Consensus trees may be useful representations for the sequenced species tree distributions. Consensus topologies can be created from downloaded samples using scripts supplied with the R-packages ‘ape’ or ‘RPhylip,’ though these do not supply edge lengths. For that, one could use MrBayes. For “All species” bird trees, consensus representations can be misleading (for both edge lengths and topologies), and we advise that analyses using full trees are done across a reasonable number (»100) of draws from the distributions we supply.
We have received reports, courtesy of Chris Venditti and Andrew Meade, that some BayesTraits users cannot get chains to mix properly when using samples of the bird tree. This happens when there is a lack of resolution in the tree because the likelihood latches on to a particular relationship (or resolution) where there is a good fit to the comparative data.

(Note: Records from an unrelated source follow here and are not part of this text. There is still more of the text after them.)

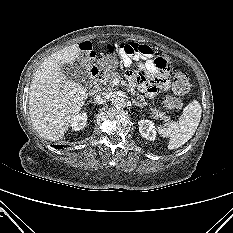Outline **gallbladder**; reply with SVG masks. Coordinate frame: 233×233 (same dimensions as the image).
<instances>
[{"mask_svg": "<svg viewBox=\"0 0 233 233\" xmlns=\"http://www.w3.org/2000/svg\"><path fill=\"white\" fill-rule=\"evenodd\" d=\"M61 72L71 81L83 84L89 83L87 70L78 64H63Z\"/></svg>", "mask_w": 233, "mask_h": 233, "instance_id": "1", "label": "gallbladder"}]
</instances>
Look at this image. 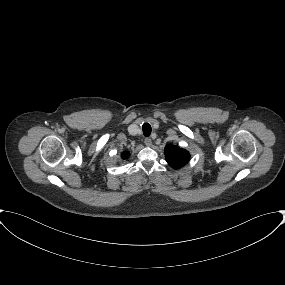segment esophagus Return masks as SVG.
<instances>
[{
  "instance_id": "34e87169",
  "label": "esophagus",
  "mask_w": 285,
  "mask_h": 285,
  "mask_svg": "<svg viewBox=\"0 0 285 285\" xmlns=\"http://www.w3.org/2000/svg\"><path fill=\"white\" fill-rule=\"evenodd\" d=\"M144 143H145V145L146 146H148V147H150L151 145H152V140H151V138H146L145 140H144Z\"/></svg>"
}]
</instances>
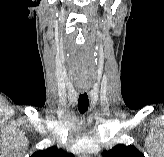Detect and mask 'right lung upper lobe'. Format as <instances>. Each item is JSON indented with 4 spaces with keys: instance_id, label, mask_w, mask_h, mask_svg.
Here are the masks:
<instances>
[{
    "instance_id": "cb5924a9",
    "label": "right lung upper lobe",
    "mask_w": 164,
    "mask_h": 157,
    "mask_svg": "<svg viewBox=\"0 0 164 157\" xmlns=\"http://www.w3.org/2000/svg\"><path fill=\"white\" fill-rule=\"evenodd\" d=\"M30 157H74V155L67 153L62 149H58L56 146H53L45 150L37 151Z\"/></svg>"
}]
</instances>
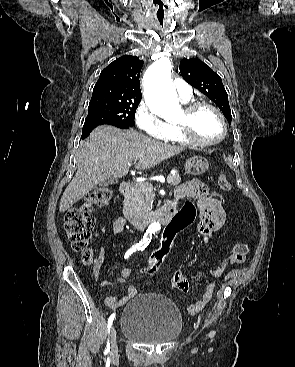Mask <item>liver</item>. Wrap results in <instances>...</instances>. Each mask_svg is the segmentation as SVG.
<instances>
[{"mask_svg": "<svg viewBox=\"0 0 295 367\" xmlns=\"http://www.w3.org/2000/svg\"><path fill=\"white\" fill-rule=\"evenodd\" d=\"M182 151L183 147L158 142L135 130L99 126L80 142L77 172L62 195L59 211L70 209L100 182L126 176L135 160L139 159L137 169H150Z\"/></svg>", "mask_w": 295, "mask_h": 367, "instance_id": "obj_1", "label": "liver"}]
</instances>
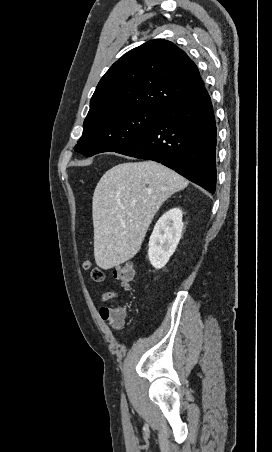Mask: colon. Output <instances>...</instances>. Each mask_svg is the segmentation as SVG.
<instances>
[{
	"mask_svg": "<svg viewBox=\"0 0 272 452\" xmlns=\"http://www.w3.org/2000/svg\"><path fill=\"white\" fill-rule=\"evenodd\" d=\"M84 268L90 270L92 279L96 282H102L105 279L104 271L96 267L90 261L84 263ZM115 277L125 286H128L134 281L135 271L131 263L126 262L118 265L114 269ZM120 312L125 311L123 308L116 309Z\"/></svg>",
	"mask_w": 272,
	"mask_h": 452,
	"instance_id": "5ec220e1",
	"label": "colon"
}]
</instances>
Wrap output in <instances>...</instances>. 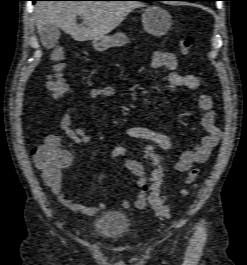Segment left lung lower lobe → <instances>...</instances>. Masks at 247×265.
<instances>
[{"instance_id": "1", "label": "left lung lower lobe", "mask_w": 247, "mask_h": 265, "mask_svg": "<svg viewBox=\"0 0 247 265\" xmlns=\"http://www.w3.org/2000/svg\"><path fill=\"white\" fill-rule=\"evenodd\" d=\"M143 1H165V0H143ZM168 1H202V0H168Z\"/></svg>"}]
</instances>
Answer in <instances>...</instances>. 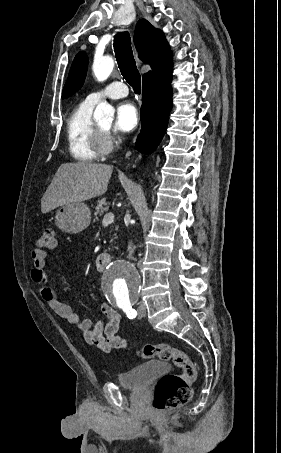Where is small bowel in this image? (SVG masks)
<instances>
[{
	"label": "small bowel",
	"instance_id": "1",
	"mask_svg": "<svg viewBox=\"0 0 281 453\" xmlns=\"http://www.w3.org/2000/svg\"><path fill=\"white\" fill-rule=\"evenodd\" d=\"M33 266L30 271L31 280L37 285L42 299L49 307L66 321L72 323L82 332L85 341L103 351L118 349L125 352L127 340L117 335L120 324V314L108 303L101 307L106 316V320L92 323L81 318L72 310L71 307L63 304L58 296L47 286L48 276L46 272L47 257L42 250H35L31 253Z\"/></svg>",
	"mask_w": 281,
	"mask_h": 453
}]
</instances>
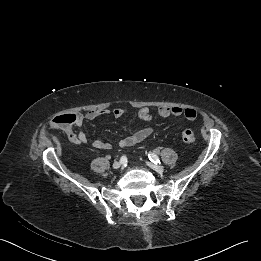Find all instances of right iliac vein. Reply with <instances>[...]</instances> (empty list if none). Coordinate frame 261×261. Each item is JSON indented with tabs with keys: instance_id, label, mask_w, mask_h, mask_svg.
I'll return each mask as SVG.
<instances>
[{
	"instance_id": "right-iliac-vein-1",
	"label": "right iliac vein",
	"mask_w": 261,
	"mask_h": 261,
	"mask_svg": "<svg viewBox=\"0 0 261 261\" xmlns=\"http://www.w3.org/2000/svg\"><path fill=\"white\" fill-rule=\"evenodd\" d=\"M121 166H122V165H121L120 162H114V164H113V168H114V169H119Z\"/></svg>"
}]
</instances>
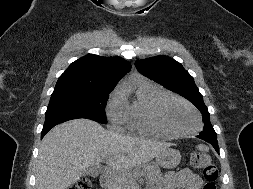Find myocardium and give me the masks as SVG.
I'll return each instance as SVG.
<instances>
[{"label": "myocardium", "mask_w": 253, "mask_h": 189, "mask_svg": "<svg viewBox=\"0 0 253 189\" xmlns=\"http://www.w3.org/2000/svg\"><path fill=\"white\" fill-rule=\"evenodd\" d=\"M167 100L177 101L179 103L184 104L188 108H190L193 111V113L195 114L196 119H197L196 128L189 130V131H184V132H179V131H176V130L170 128L165 123V121L163 120V118L161 116V107H162L163 103ZM149 118H150V123L152 124V126L154 128H156L160 132L166 134L167 136H171V137H185V136L195 134L201 129V126H202V119H201L199 111L187 100H185L177 95L171 94V93H165V94L161 95L160 97H158L154 101V103L152 104L151 109H150Z\"/></svg>", "instance_id": "myocardium-1"}]
</instances>
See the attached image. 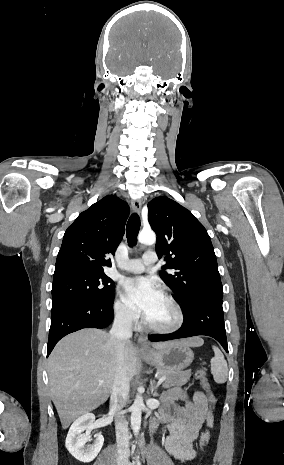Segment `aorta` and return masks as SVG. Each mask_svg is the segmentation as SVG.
I'll return each instance as SVG.
<instances>
[{"label":"aorta","mask_w":284,"mask_h":465,"mask_svg":"<svg viewBox=\"0 0 284 465\" xmlns=\"http://www.w3.org/2000/svg\"><path fill=\"white\" fill-rule=\"evenodd\" d=\"M138 240L142 244H154L156 235L153 231H141L138 235ZM144 408L143 397L140 394L136 395L133 405L131 406V426L135 436H138L141 426L142 409Z\"/></svg>","instance_id":"762f6f07"}]
</instances>
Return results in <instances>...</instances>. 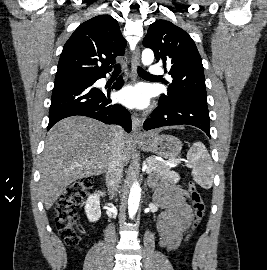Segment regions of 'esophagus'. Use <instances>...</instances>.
<instances>
[{
  "label": "esophagus",
  "mask_w": 267,
  "mask_h": 270,
  "mask_svg": "<svg viewBox=\"0 0 267 270\" xmlns=\"http://www.w3.org/2000/svg\"><path fill=\"white\" fill-rule=\"evenodd\" d=\"M140 65V50L137 47L132 55L131 59V77L132 80H136L137 67ZM132 134L134 137L139 138L142 136L141 133V120L137 114H132Z\"/></svg>",
  "instance_id": "34e87169"
}]
</instances>
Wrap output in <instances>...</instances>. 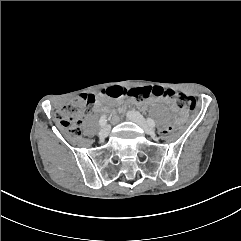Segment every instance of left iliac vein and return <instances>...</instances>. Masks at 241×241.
Masks as SVG:
<instances>
[{
    "label": "left iliac vein",
    "mask_w": 241,
    "mask_h": 241,
    "mask_svg": "<svg viewBox=\"0 0 241 241\" xmlns=\"http://www.w3.org/2000/svg\"><path fill=\"white\" fill-rule=\"evenodd\" d=\"M127 116L130 120H132L138 126H140L146 134L148 135L154 134V129L146 122V120L143 118V116L140 113L136 111H129L127 113Z\"/></svg>",
    "instance_id": "obj_1"
}]
</instances>
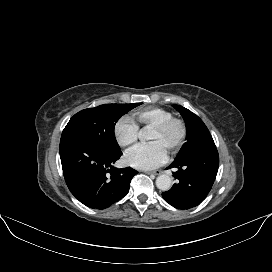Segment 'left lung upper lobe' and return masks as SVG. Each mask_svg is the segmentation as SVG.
I'll return each instance as SVG.
<instances>
[{
  "label": "left lung upper lobe",
  "instance_id": "1",
  "mask_svg": "<svg viewBox=\"0 0 272 272\" xmlns=\"http://www.w3.org/2000/svg\"><path fill=\"white\" fill-rule=\"evenodd\" d=\"M173 107L182 115L187 129L186 142L183 144L175 160L196 150L215 145L208 128L196 114L180 105H173Z\"/></svg>",
  "mask_w": 272,
  "mask_h": 272
}]
</instances>
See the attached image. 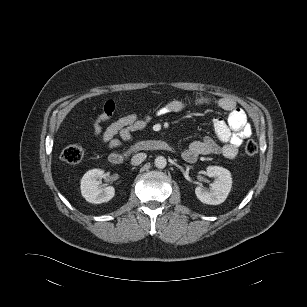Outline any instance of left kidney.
I'll return each mask as SVG.
<instances>
[{
	"label": "left kidney",
	"mask_w": 307,
	"mask_h": 307,
	"mask_svg": "<svg viewBox=\"0 0 307 307\" xmlns=\"http://www.w3.org/2000/svg\"><path fill=\"white\" fill-rule=\"evenodd\" d=\"M206 175L214 177L215 181L211 184V190L208 191L202 186L195 188L197 198L205 204L218 205L223 203L232 187V178L229 170L220 166H208Z\"/></svg>",
	"instance_id": "5707ae66"
}]
</instances>
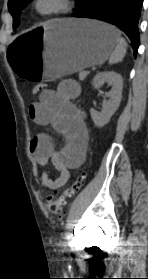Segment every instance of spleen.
<instances>
[{
  "instance_id": "3e777b00",
  "label": "spleen",
  "mask_w": 148,
  "mask_h": 279,
  "mask_svg": "<svg viewBox=\"0 0 148 279\" xmlns=\"http://www.w3.org/2000/svg\"><path fill=\"white\" fill-rule=\"evenodd\" d=\"M127 51V42L124 38L118 36L117 45L109 58L110 64H115L123 60Z\"/></svg>"
}]
</instances>
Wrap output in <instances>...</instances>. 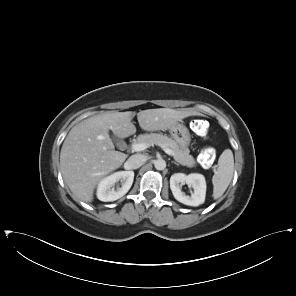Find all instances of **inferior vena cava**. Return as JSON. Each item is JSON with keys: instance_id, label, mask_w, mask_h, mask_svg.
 I'll return each mask as SVG.
<instances>
[{"instance_id": "602c4592", "label": "inferior vena cava", "mask_w": 296, "mask_h": 296, "mask_svg": "<svg viewBox=\"0 0 296 296\" xmlns=\"http://www.w3.org/2000/svg\"><path fill=\"white\" fill-rule=\"evenodd\" d=\"M146 159L141 154H134L126 161L125 166L128 169H137L145 163Z\"/></svg>"}]
</instances>
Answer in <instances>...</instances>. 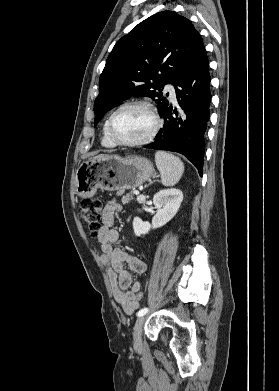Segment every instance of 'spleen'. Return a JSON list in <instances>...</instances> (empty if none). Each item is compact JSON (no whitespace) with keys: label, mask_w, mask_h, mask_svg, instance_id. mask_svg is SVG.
<instances>
[{"label":"spleen","mask_w":279,"mask_h":391,"mask_svg":"<svg viewBox=\"0 0 279 391\" xmlns=\"http://www.w3.org/2000/svg\"><path fill=\"white\" fill-rule=\"evenodd\" d=\"M155 162L164 186H174L179 182L184 172V164L178 157L167 152L157 151Z\"/></svg>","instance_id":"1"}]
</instances>
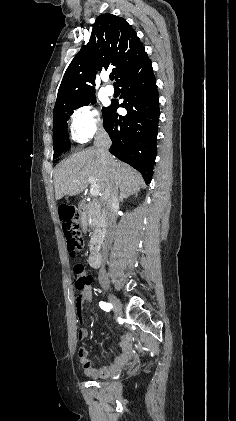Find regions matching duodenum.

This is not a bug with BayesTraits. It is a general problem that can arise if some resolutions of a tree fit the comparative data better than others. It can occur with any tree distribution but is likely to be particularly problematic when using samples from the “All species” bird trees. This is because of the inherently greater topological uncertainty associated with the placement of “missing” species such that there is likely to be unusually high variation in the fit to the comparative data among trees. We suggest if this problem occurs and problematic trees cannot be readily identified, that users consider using samples from the sequenced species tree distributions.
Our distributions are stored as newick trees, but these do not have named nodes. There is no trivial way to find the relevant nodes to cut out and substitute in your own subtrees. However, if the trees are not too large or too many, one can find ingroup nodes, cut tips and add in your own subclades using ‘getMRCA(),’ ‘drop.tip()’ and ‘bind.tree()’ in ape.